Nope, lisp without garbage collection isn't feasible. Tried it - didn't work out. Let's start with an ordinary lisp implementation, and replace garbage collection with stacklocal and manual allocation. Then using a couple of examples I'll show that you end up with a monstrosity.

You can do a lot with stack-local allocation, but not everything. I think it's fair to say that a Lisp without closures is a useless Lisp.

A clever compiler can optimize something like

    (print (reduce (list 1 2 3 4) (lambda (x y) (+ y x))))

such that it works without any garbage collection. The list you create is a local variable, the lambda function is a pure function without state (no closure necessary) and reduce is also a pure function.

You might think that if you can do this, you can express almost everything without garbage collection. Unfortunately, not really.

Suppose you have `revere-list` function. E.g.

    (reverse-list (list 1 2 3 4)) # '(4 3 2 1)

We previously assumed that the list was a local variable, created as a function argument. Now reverse-list must return a copy of the list, as the original list ceases to exist when the function returns. That's a problem, because it means you have to make deep-copies of every object on function calls. No big deal, you say: a lot of languages call-by-value. Well, yes, but it _is_ a big deal. Because it means you have to introduce & and * so you can describe when you want a by-copy and by-reference assignment.

So you get a lisp with pointers. A lot of fun, but not all that practical.

   (= *(elt my-list 3) (+ *(elt my-list 3) 1))

Yes, it's exactly what you think it is. 'elt now returns a reference to a list element, that you have to dereference before assignment. Ugly, but it works right?

Oh no. It gets worse. What if you create a function that returns a reference to a function argument (stack-local!)? Segfault.

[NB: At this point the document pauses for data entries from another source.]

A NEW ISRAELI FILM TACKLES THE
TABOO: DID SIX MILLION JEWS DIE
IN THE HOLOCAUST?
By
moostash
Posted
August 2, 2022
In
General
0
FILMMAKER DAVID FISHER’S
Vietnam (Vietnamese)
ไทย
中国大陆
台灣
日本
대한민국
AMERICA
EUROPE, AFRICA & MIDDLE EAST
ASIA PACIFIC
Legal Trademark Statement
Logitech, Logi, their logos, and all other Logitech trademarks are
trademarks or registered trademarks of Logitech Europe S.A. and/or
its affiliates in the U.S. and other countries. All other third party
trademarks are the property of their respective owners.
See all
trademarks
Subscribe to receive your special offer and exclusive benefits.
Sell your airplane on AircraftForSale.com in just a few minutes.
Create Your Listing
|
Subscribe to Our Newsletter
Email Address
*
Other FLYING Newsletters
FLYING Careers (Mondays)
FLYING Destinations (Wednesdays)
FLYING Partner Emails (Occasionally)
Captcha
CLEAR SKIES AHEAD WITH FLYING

A lisp with pointers that can segfault at any point? That's it. I'm going back to C.

I've skipped a lot of steps here (I could go on for hours), so you have to read really carefully to see how every problem is a logical consequence of each assumption. Sorry for that...

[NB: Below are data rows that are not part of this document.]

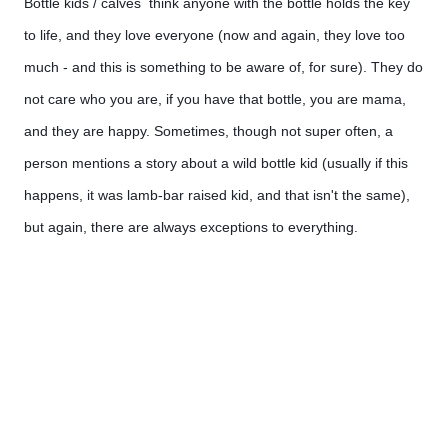
Bottle kids / calves  think anyone with the bottle holds the key 
to life, and they love everyone (now and again, they love too 
much - and this is something to be aware of, for sure). They do 
not care who you are, if you have that bottle, you are mama, 
and they are happy. Sometimes, though not super often, a 
person mentions a story about a wild bottle kid (usually if this 
happens, it was lamb-bar raised kid, and that isn't the same), 
but again, there are always exceptions to everything.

I've been trying to find the perfect balance between stack-allocation (RAII) and garbage collection, and it's a lot tougher than it seems.

warwick · on Nov 13, 2008

To answer your second question, you might want to look at concurrent garbage collection.

Here's the obligatory wiki link: http://en.wikipedia.org/wiki/Garbage_collection_(computer_science)#Stop-the-world_vs._incremental_vs._concurrent

maximilian · on Nov 13, 2008

Its almost like you are some sort of CS professor who wanted to ask rhetorical questions about garbage collection, but then didn't answer them.

Hexstream · on Nov 13, 2008

Any sufficiently ignorant programmer is indistinguishable from a CS professor asking rhetorical questions?

maximilian · on Nov 13, 2008

Its like he was walking through a question a professor might ask in front of his class before pausing for that slightest of moments before pressing a button to get the next slide and the inevitable answer.

Most of my ignorant questions are more ignorant than his question. Its like he's thought of it before and was wondering aloud.

sahaj · on Nov 13, 2008

just get a really fast proc with a lot of mem, and you won't have to worry about shit.